Natural Perspectives: Losing forests to pests in the East

Wherever Vic and I travel, we study the area, searching for environmental stories. Our recent trip to Tennessee yielded a number of interesting tales about eastern forests.

First, we learned that the magnificent forest that we saw in Great Smoky Mountains National Park was fairly recent re-growth. The original forest had been almost all clear-cut by the lumber industry. By the time the park was created in 1934, 80% of the original forest was gone. The lumber went to build the rapidly growing cities of Memphis, Nashville, Indianapolis, Chicago, etc.

Most of the remaining 20% of the forest had been selectively cut, with only the steepest, most inaccessible portions left untouched. The venerable forest giants that would make you marvel at the magnificence of their height and girth were gone by the time the national park was created. While our visit there was a wonderful experience, the knowledge of what was no longer there was sad.

While the forest that we saw was beautiful, it wasn't the way the early settlers found it. One missing tree species in particular is the American chestnut. Once a dominant species of the Appalachian Mountains, its nuts fed bears, deer, passenger pigeons, Native Americans and early pioneers. Chestnuts were so plentiful that this species comprised 40% of eastern forests.

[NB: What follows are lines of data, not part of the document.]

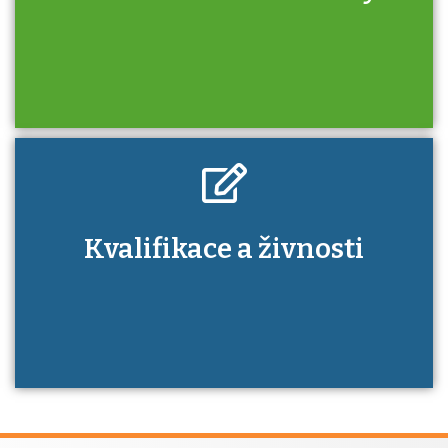
určitá kvalifikace. Pro které toto platí a kde
si znalosti a dovednosti nechat ověřit?
Kdo je to autorizovaná osoba a jaké výhody
Kvalifikace a živnosti
má získání autorizace?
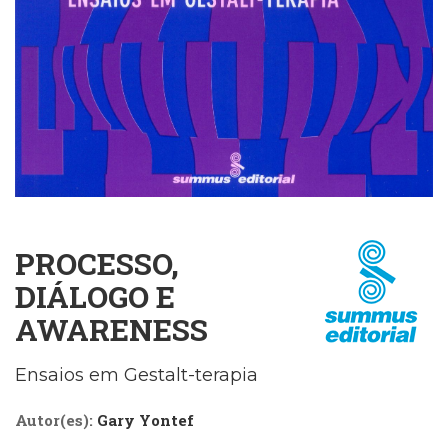
Cinema
(23)
Comportamento
(418)
Comunicação
(232)
Corpo
e
Movimento
(226)
Crescimento
PROCESSO,
Interior
(222)
DIÁLOGO E
Criatividade
AWARENESS
(14)
Culinária,
Alimentação
Ensaios em Gestalt-terapia
(14)
Economia,
Autor(es):
Gary Yontef
Negócios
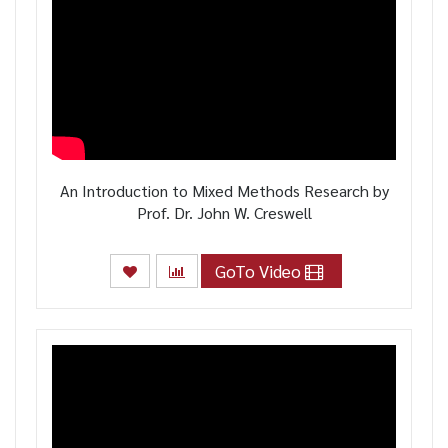
An Introduction to Mixed Methods Research by
Prof. Dr. John W. Creswell
GoTo Video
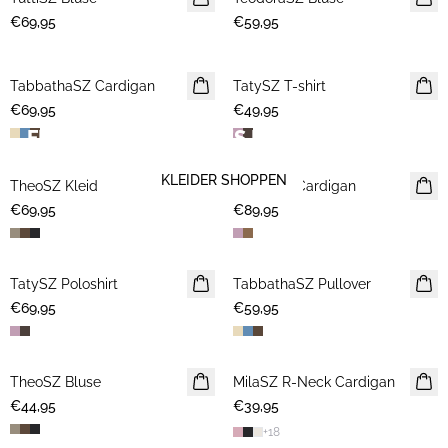
€69,95
€59,95
TabbathaSZ Cardigan
NEUHEIT
TatySZ T-shirt
NEUHEIT
€69,95
€49,95
FINDE DEIN NÄCHSTES LIEBLINGSSTÜCK
KLEIDER SHOPPEN
TheoSZ Kleid
NEUHEIT
TalmaSZ Cardigan
NEUHEIT
€69,95
€89,95
TatySZ Poloshirt
NEUHEIT
TabbathaSZ Pullover
NEUHEIT
€69,95
€59,95
TheoSZ Bluse
NEUHEIT
MilaSZ R-Neck Cardigan
NEUHEIT
€44,95
€39,95
2 FOR €65
+
18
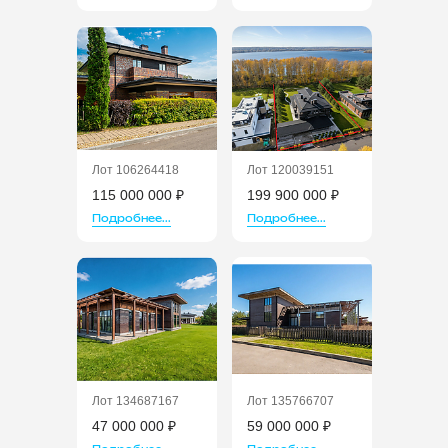
Лот 106264418
Лот 120039151
115 000 000 ₽
199 900 000 ₽
Подробнее...
Подробнее...
Лот 134687167
Лот 135766707
47 000 000 ₽
59 000 000 ₽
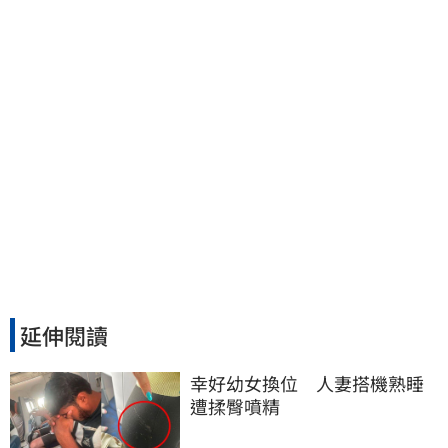
延伸閱讀
幸好幼女換位　人妻搭機熟睡
遭揉臀噴精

But in 1904, a fungus from Asia was discovered infecting American chestnuts growing in New York's Central Park. The fungus was thought to have come into the U.S. in the late 1800s with imported Japanese chestnut trees.

The blight spread rapidly, infecting the bark and killing the trees. From 1900 to 1940, an estimated 3.5 billion American chestnut trees succumbed to the blight. By the 1950s, the American chestnut was functionally extinct. A few surviving trees still sprouted shrubby growth from the base of stumps, but the stems soon became infected. No new nuts formed, and no new trees grew in their original range.

Vic and I lived in a historic house in Connecticut in the 1970s. The house had been built in 1710. It had huge oak beams in the ceiling and chestnut paneling on the walls. The lumbered slabs were 3 and 4 feet across for each panel. Living in a house with nearly 300-year-old wooden chestnut paneling was awesome. It stimulated our interest in the American chestnut tree.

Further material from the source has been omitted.